There it was…the same question Sybille had been asking herself. This spirit was peculiar, both more remote and more personable than a spirit normally was. Yet he didn’t act like he was trying to forewarn her of some future event. If anything, he seemed mired in the past. Nothing about him made sense, and while filled with hidden meanings, a clairvoyant experience was just as its name would suggest it to be: clear. Sybille’s visions, like those of all hierophants, were rare. But when she did have them, it was always perfectly apparent to her that that’s what they were.
She had no idea what the man who had been visiting her every day was.
“I don’t think so. He’s strange. Not a normal spirit, but a spirit nonetheless. He’s been coming every evening and…”
“Every evening?” Her mother held her hand up to her chest, her painted-on eyebrows situated in their perpetual state of mock surprise. “For how many evenings?”
“Tonight will make six if he shows.”
“Be careful, my dear.” Uncle Peter looped his flannel scarf onto a hook and headed for the stairs. “It sounds like it could be a preta rather than a bloodthirster spirit. Preta are such hateful little shits.” He paused, hands pressed to his lower back. “I tell you, my sciatica’s killing me tonight. I’m getting far too old for these long car trips. Margot, I’m heading up to bed. Say an extra charm or two for our girl, okay? See you both in the morning.”
The women muttered their goodnights to him as he disappeared into the shadows of the house’s second floor. Margot turned her attention to Sybille, patting her shoulder. “He’s probably just an old spirit, but Peter is right. It’s possible that he’s a preta. Do use caution, okay, sweetie?” She poured each of them a cup of chamomile tea and handed a steaming mug to her daughter. “Drink up. You need it. What with all the coffee you insist on consuming every day, you’re going to make that extraordinary brain of yours short circ
uit.”
“Please, Mom.” If Sybille’s brain were to implode, her mother would most likely be the cause of it.
“Oh, I really must tell you about the conference. You’d be sickened at how wonderfully those charlatans, who shall remain unnamed, made out at this one. Truly awful, the level of gullibility some of these New Agers display. We could make a fortune off them if we were that sort.” She glanced at Sybille, who kept as impassive an expression as possible. No good could come from feeding her mother’s current line of thought. “But of course, we aren’t that sort. We would never stoop to unethical behavior just for money.”

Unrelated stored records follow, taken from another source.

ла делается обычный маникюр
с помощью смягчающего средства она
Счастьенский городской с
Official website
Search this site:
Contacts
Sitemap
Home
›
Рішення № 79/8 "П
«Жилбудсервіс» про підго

She droned on about the various manipulative practices deployed by some of the family’s chief competitors—the Thorstens, the Rometty family, amongst others—forgetting she’d promised not to name names. It was nothing new. Sybille had been listening to Margot’s complaints as long as she’d been able to understand these sorts of things. It would be futile to point out to her that they themselves had been engaging for years in their own form of psychic showmanship, all for the sake of a paycheck. Margot wouldn’t see it in that light. What they did was beyond reproach as far as she was concerned. They were ridding the world of monsters, after all. Even Sybille had to admit that this made a compelling argument in her family’s favor, morally speaking.
Margot kept on with her overblown accusations while Sybille obediently drank her tea, doing her best to tune out the older woman. Soon, thoughts slipped from overpriced, careless tarot readings to raven hair and cheekbones carved from marble.
It wasn’t long before her mother headed off to bed, spells uttered and a bowl of rice and sliced peaches meant to feed the supposed preta shoved in Sybille’s hands “just in case.” Sybille began her preparations for opening the channel again. Halfway in, she realized she no longer expected a normal spirit contact, but instead assumed Elis would come to her later.